Reproduce the entries word for word, and omit any picture you find in them.

──────── Recorded data

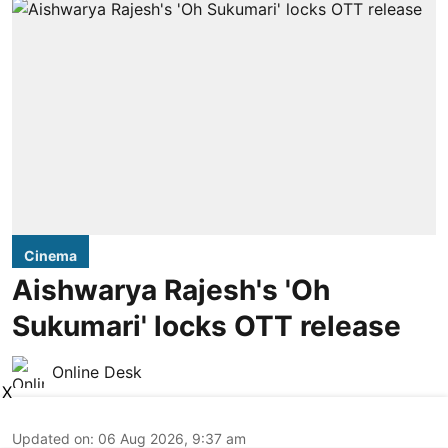
Cinema
Aishwarya Rajesh's 'Oh
Sukumari' locks OTT release
Online Desk
X
Updated on
:
06 Aug 2026, 9:37 am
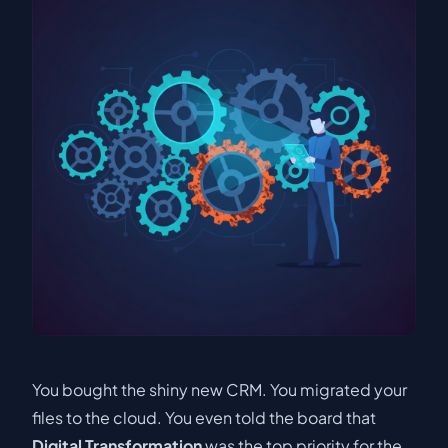
You bought the shiny new CRM. You migrated your
files to the cloud. You even told the board that
Digital Transformation
was the top priority for the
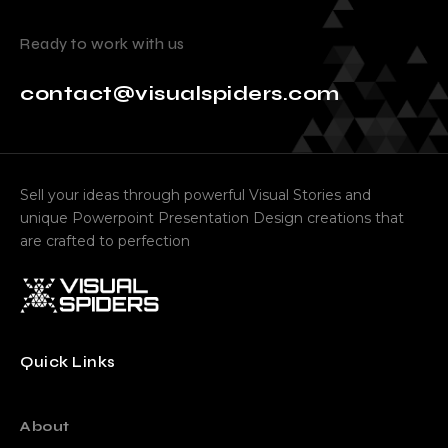
Ready to work with us
contact@visualspiders.com
Sell your ideas through powerful Visual Stories and
unique Powerpoint Presentation Design creations that
are crafted to perfection
Quick Links
About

────────────────

§ Task response:
Cinema
Aishwarya Rajesh's 'Oh
Sukumari' locks OTT release
Online Desk
X
Updated on
:
06 Aug 2026, 9:37 am
You bought the shiny new CRM. You migrated your
files to the cloud. You even told the board that
Digital Transformation
was the top priority for the
Ready to work with us
contact@visualspiders.com
Sell your ideas through powerful Visual Stories and
unique Powerpoint Presentation Design creations that
are crafted to perfection
Quick Links
About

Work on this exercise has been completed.